Exercise aim:
Word for word, repeat all the entries below, but without the pictures.

Input:
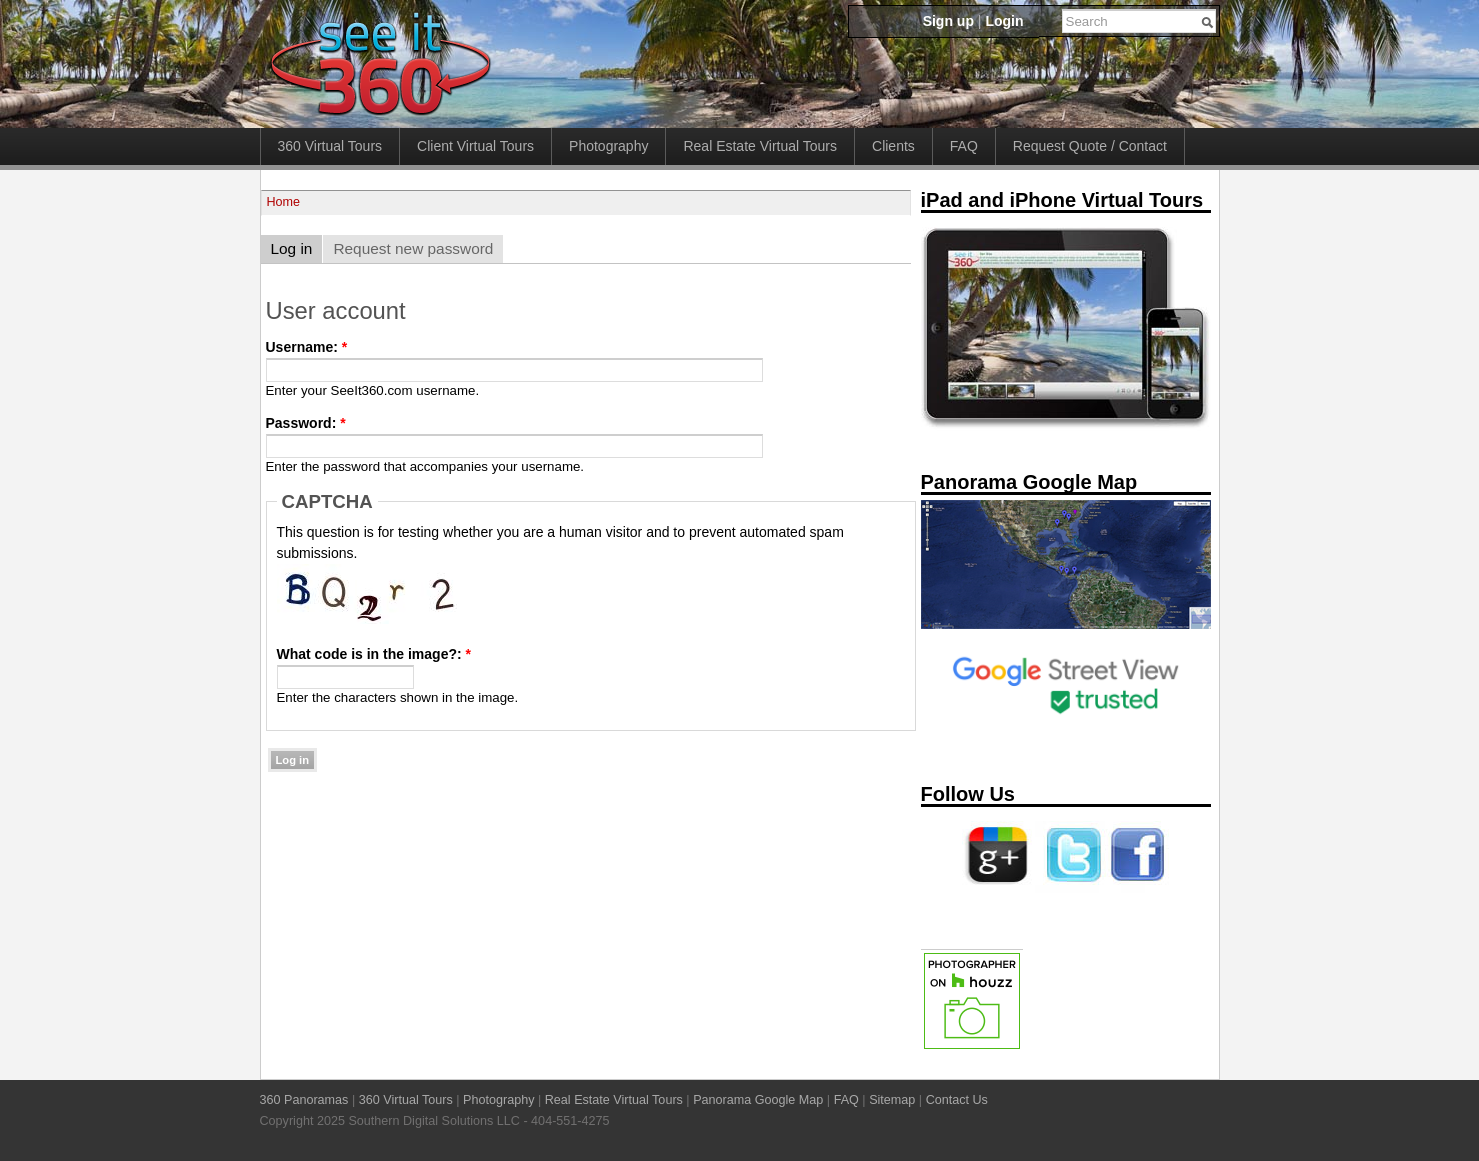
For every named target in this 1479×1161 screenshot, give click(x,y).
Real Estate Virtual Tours (760, 146)
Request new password (413, 248)
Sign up (948, 21)
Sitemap (892, 1100)
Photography (608, 146)
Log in (292, 248)
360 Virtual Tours (330, 146)
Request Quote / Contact (1090, 146)
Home (284, 202)
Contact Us (957, 1100)
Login (1004, 21)
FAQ (964, 146)
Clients (893, 146)
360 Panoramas (304, 1100)
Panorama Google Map (758, 1100)
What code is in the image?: (374, 654)
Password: (306, 423)
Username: (307, 347)
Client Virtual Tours (475, 146)
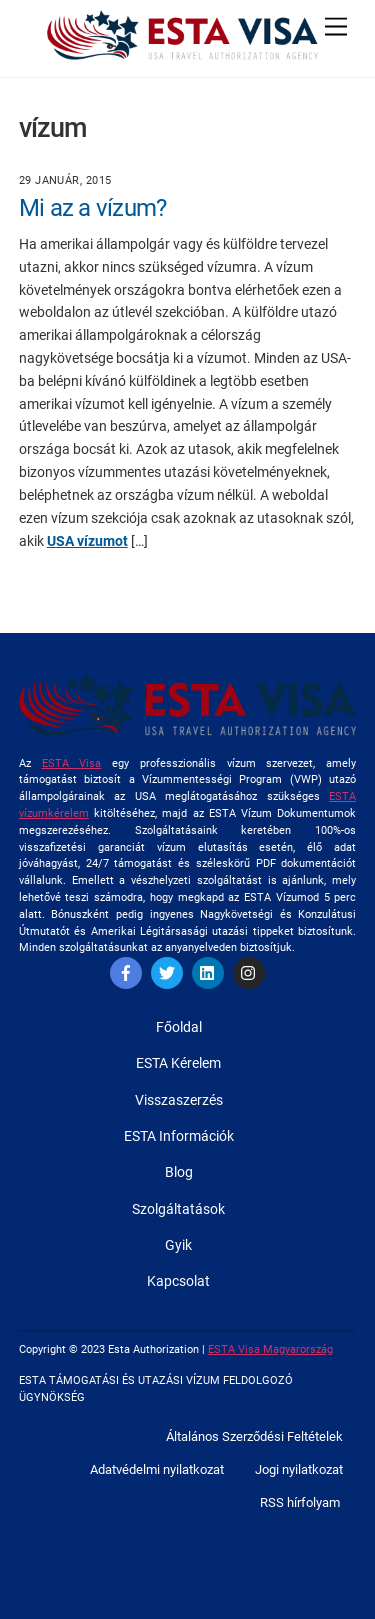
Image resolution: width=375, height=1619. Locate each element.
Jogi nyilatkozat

Answer below:
For every named target in this 1479×1161 screenshot, give click(x,y).
Real Estate Virtual Tours (760, 146)
Request new password (413, 248)
Sign up (948, 21)
Sitemap (892, 1100)
Photography (608, 146)
Log in (292, 248)
360 Virtual Tours (330, 146)
Request Quote / Contact (1090, 146)
Home (284, 202)
Contact Us (957, 1100)
Login (1004, 21)
FAQ (964, 146)
Clients (893, 146)
360 Panoramas (304, 1100)
Panorama Google Map (758, 1100)
What code is in the image?: (374, 654)
Password: (306, 423)
Username: (307, 347)
Client Virtual Tours (475, 146)
Image resolution: width=375, height=1619. Locate each element.
Jogi nyilatkozat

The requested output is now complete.